Doch die Bayern stellen nur eine Fraktion im Kampf um die Milliarde Euro, die es ab der Saison 2017/18 geben soll - obwohl der neue TV-Vertrag erst im Frühjahr abgeschlossen werden soll. Es gibt noch mindestens drei weitere Interessengruppen bei den Profiklubs, die in der laufenden Saison 850 Millionen Euro aus den Medienerlösen kassieren.

Da sind die Traditionsvereine wie Borussia Dortmund, Schalke 04, Werder Bremen und Eintracht Frankfurt. Sie fordern, das Geld nicht mehr nur erfolgsabhängig zu verteilen. Sie pochen auf "weiche" Kriterien wie TV-Zuschauerzahlen, Fanaufkommen und Beliebtheit, bei denen es um die Reichweite der Klubs geht.
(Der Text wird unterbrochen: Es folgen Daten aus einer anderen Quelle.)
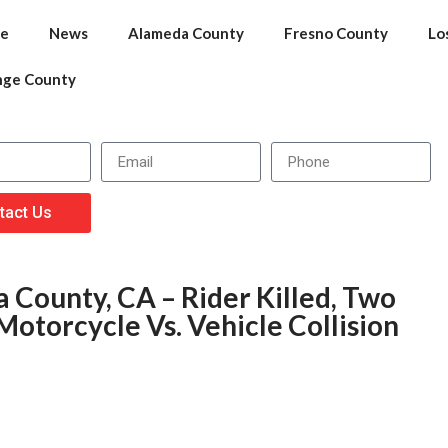
e
News
Alameda County
Fresno County
Lo
nge County
tact Us
 County, CA – Rider Killed, Two
Motorcycle Vs. Vehicle Collision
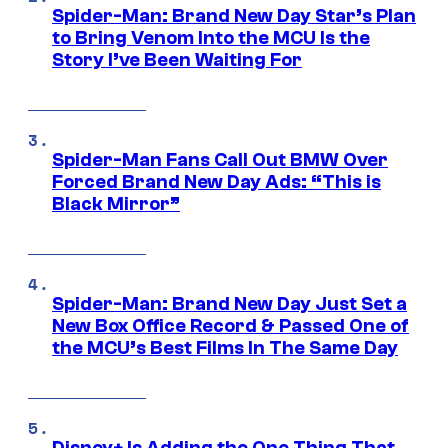
Spider-Man: Brand New Day Star’s Plan
to Bring Venom Into the MCU Is the
Story I’ve Been Waiting For
Spider-Man Fans Call Out BMW Over
Forced Brand New Day Ads: “This is
Black Mirror”
Spider-Man: Brand New Day Just Set a
New Box Office Record & Passed One of
the MCU’s Best Films In The Same Day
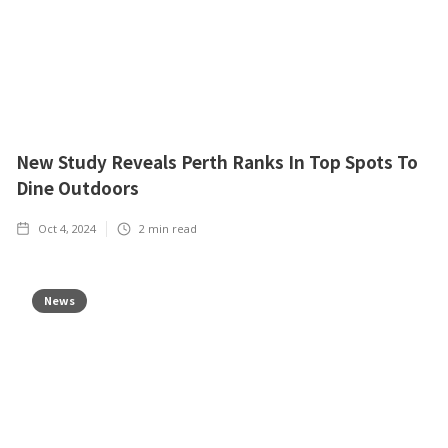
New Study Reveals Perth Ranks In Top Spots To
Dine Outdoors
Oct 4, 2024
2
min read
News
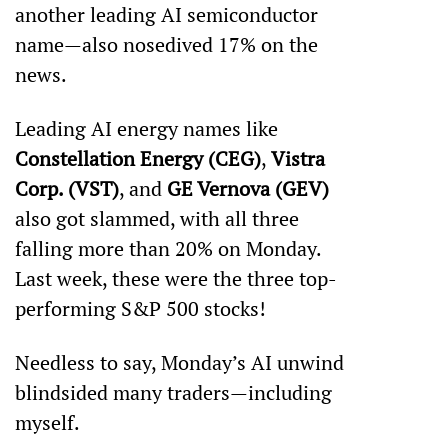
another leading AI semiconductor 
name—also nosedived 17% on the 
news. 
Leading AI energy names like 
Constellation Energy (CEG)
, 
Vistra 
Corp. (VST)
, and 
GE Vernova (GEV)
also got slammed, with all three 
falling more than 20% on Monday. 
Last week, these were the three top-
performing S&P 500 stocks!
Needless to say, Monday’s AI unwind 
blindsided many traders—including 
myself.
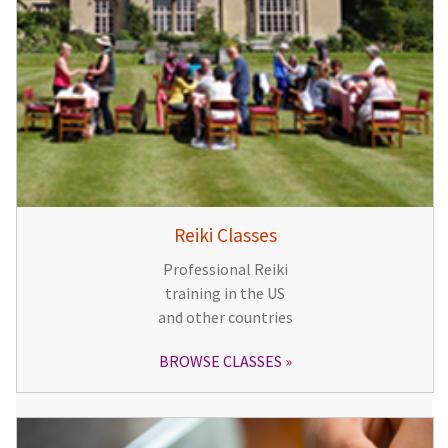
Reiki Classes
Professional Reiki
training in the US
and other countries
BROWSE CLASSES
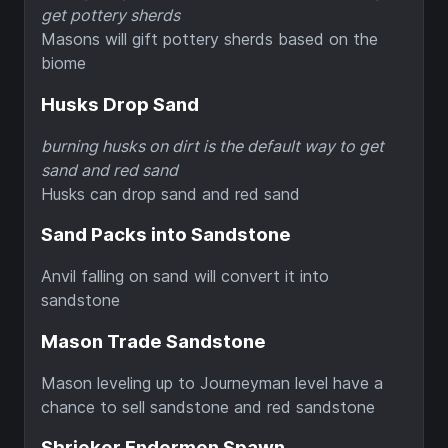
get pottery sherds
Masons will gift pottery sherds based on the
biome
Husks Drop Sand
burning husks on dirt is the default way to get
sand and red sand
Husks can drop sand and red sand
Sand Packs into Sandstone
Anvil falling on sand will convert it into
sandstone
Mason Trade Sandstone
Mason leveling up to Journeyman level have a
chance to sell sandstone and red sandstone
Shrieker Endermen Spawn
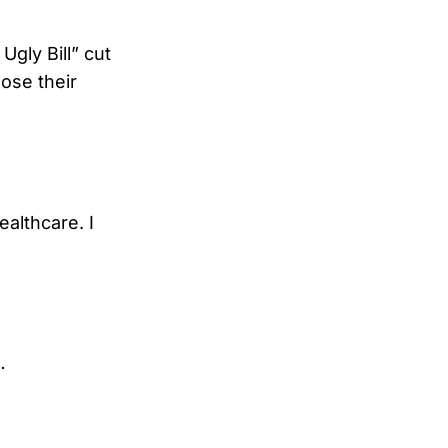
Ugly Bill” cut
lose their
ealthcare. I
…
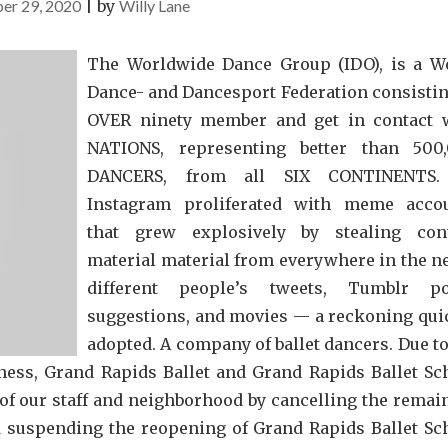
er 29, 2020
|
by
Willy Lane
The Worldwide Dance Group (IDO), is a W
Dance- and Dancesport Federation consistin
OVER ninety member and get in contact 
NATIONS, representing better than 500
DANCERS, from all SIX CONTINENTS.
Instagram proliferated with meme acco
that grew explosively by stealing con
material material from everywhere in the n
different people’s tweets, Tumblr po
suggestions, and movies — a reckoning qui
adopted. A company of ballet dancers. Due to
iness, Grand Rapids Ballet and Grand Rapids Ballet Sc
 of our staff and neighborhood by cancelling the remai
 suspending the reopening of Grand Rapids Ballet Sc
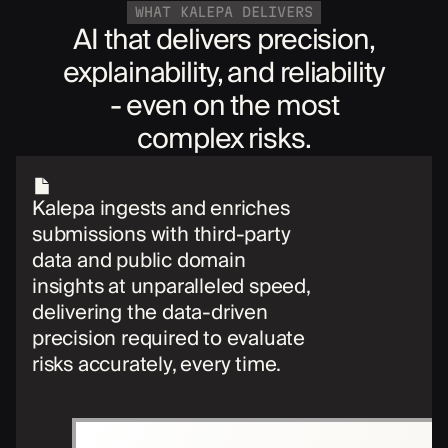
WHAT KALEPA DELIVERS
AI that delivers precision,
explainability, and reliability
- even on the most
complex risks.
Kalepa ingests and enriches
submissions with third-party
data and public domain
insights at unparalleled speed,
delivering the data-driven
precision required to evaluate
risks accurately, every time.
An nächster Stelle kommen die "Werksklubs" wie Bayer Leverkusen, der VfL Wolfsburg und 1899 Hoffenheim. Sie wären froh, wenn alles beim Alten bleiben würde. Und am Ende der Nahrungskette stehen die Zweitligisten. Sie befürchten, dass bei ihren 20 Prozent der Einnahmen gekürzt wird.

Der eigentliche Grund für die Debatte liegt allerdings in England: Die knapp 3,2 Milliarden Euro, die ab der kommenden Saison durch die Medienerlöse auf das Konto der Premier-League-Vereine wandern, haben die deutschen Klubchefs aufgeschreckt.